Council house waiting lists are lengthening, estates are being increasingly vandalised and private housing is deteriorating as spiralling mortgage rates swallow up more and more of home owners' money. What does the Secretary of State do? He says that we should sell council homes—as though that will solve all those basic problems. I sometimes think that if the right hon. Gentleman had been on board the "Titanic" when it started to sink, he would have been busily rearranging the deck chairs.

Against the background of the crisis in housing, the Bill is largely irrelevant. It ignores the crazy system of housing finance. When will the Government at last announce that mortgage relief will be paid only at standard rates of tax? What hope will they give to the 1½ million still living in homes without inside sanitation?

The hon. Member for Leeds, West (Mr. Dean) tried to introduce a Bill to improve conditions in hostels for the homeless. The needs of those people were ignored by the Government and 13 people had to die in a fire in London to force the Government to respond. But for that, they would have done nothing for those who fester in squalid lodging houses and hostels. When the Bill was first introduced, it did nothing to help. Council houses are compulsorily up for grabs, but the same rights of home ownership have not been given to the 13·9 per cent. of the population who are tenants in private property.

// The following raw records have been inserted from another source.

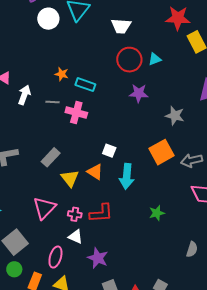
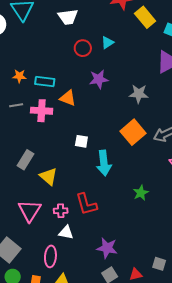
red circle: (129, 60) -> (83, 48), size x0.7
orange triangle: (95, 172) -> (68, 98), moved
red L-shape: (101, 213) -> (86, 204), turned 90
purple star: (98, 258) -> (107, 248), moved

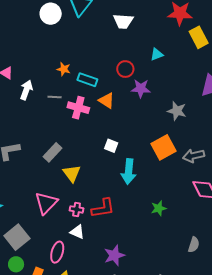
red circle: (83, 48) -> (125, 69), moved
red L-shape: (86, 204) -> (103, 208), turned -95
purple star: (107, 248) -> (114, 255), turned 30

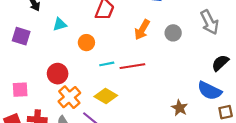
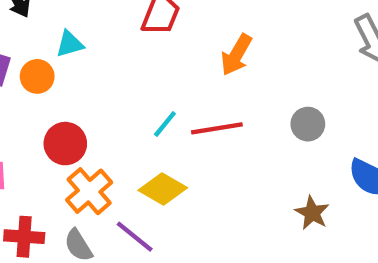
gray circle: (173, 33) -> (308, 124), moved
orange circle: (86, 43) -> (37, 76), moved
cyan line: (107, 64) -> (165, 124), turned -40

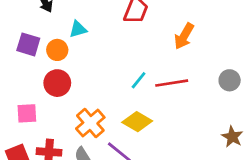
red circle: (65, 144) -> (57, 83), moved

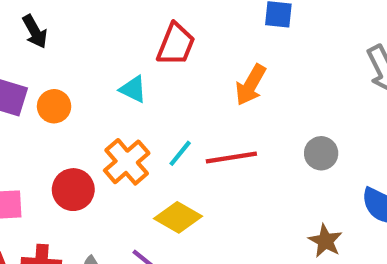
cyan triangle: (78, 29) -> (133, 89), moved, turned 42
red circle: (57, 83) -> (73, 190), moved
orange cross: (90, 123) -> (127, 162), moved

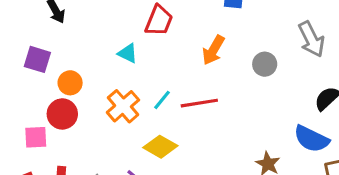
orange circle: (54, 106) -> (70, 83), moved
gray circle: (321, 153) -> (265, 64), moved
red circle: (73, 190) -> (62, 114), moved

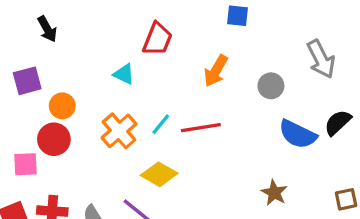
purple square: (37, 59) -> (27, 81), turned -32
blue semicircle: (311, 139) -> (298, 134), moved

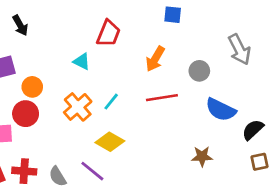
black semicircle: (338, 123) -> (253, 130), moved
red line: (201, 128) -> (162, 98), moved
brown star: (274, 193) -> (202, 156), turned -30

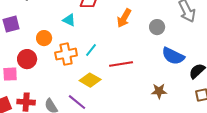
orange circle: (32, 87) -> (44, 38), moved
red line: (162, 98) -> (121, 64), moved
orange cross: (78, 107) -> (66, 54), turned 30

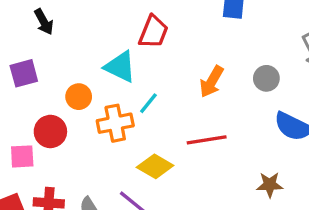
orange arrow: (124, 18) -> (212, 82), moved
cyan triangle: (69, 20) -> (120, 67), size x1.5
cyan line: (91, 50) -> (148, 103), moved

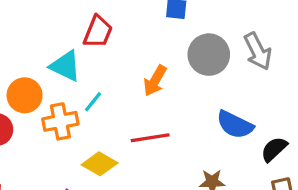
gray circle: (266, 78) -> (209, 55), moved, size x1.6
orange circle: (79, 97) -> (25, 95), size x1.4

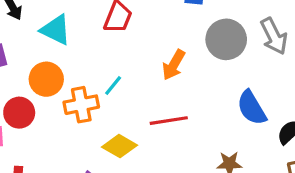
cyan triangle: (65, 66) -> (56, 30), moved
blue semicircle: (235, 125) -> (252, 108), turned 33

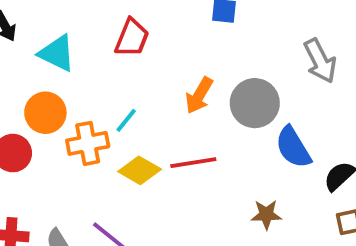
gray circle: (226, 39) -> (255, 103), moved
yellow diamond: (119, 146) -> (140, 170), moved

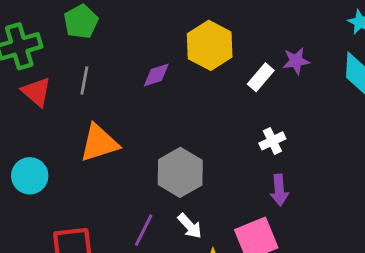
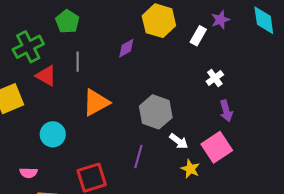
white arrow: (190, 226) -> (179, 141), moved

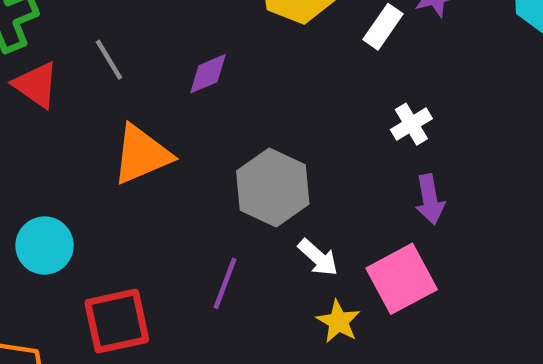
purple diamond: (126, 48) -> (208, 74), moved
gray line: (78, 62) -> (109, 60), turned -36
cyan circle: (53, 134) -> (45, 246), moved

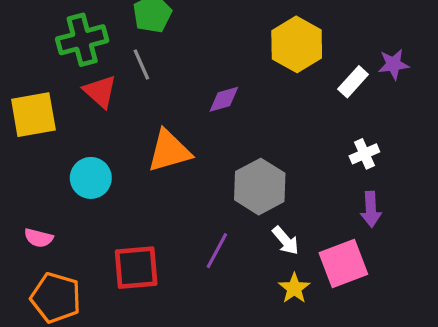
gray line: (109, 60) -> (141, 64), moved
cyan circle: (45, 246) -> (91, 178), moved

Of course we support the extension of home ownership and believe that more people should have the chance of owning their own homes. I believe that that is a good way of ensuring liberty and equality. But the Government's policies of compulsion are hopelessly misguided. They seem to forget that where the gauleiter leads—here I use the words of the hon. Member for Buckingham (Mr. Benyon) in the debate on Second Reading—the commissar may well follow. Council house sales may well be suitable for some authorities, but in other areas it may be the worst thing that could happen to them.

In rural areas where numbers are such that small shifts in the balance between public and private housing stock can fundamentally affect the future of a community it is crass nonsense—quite absurd—to go on with the sale of council houses.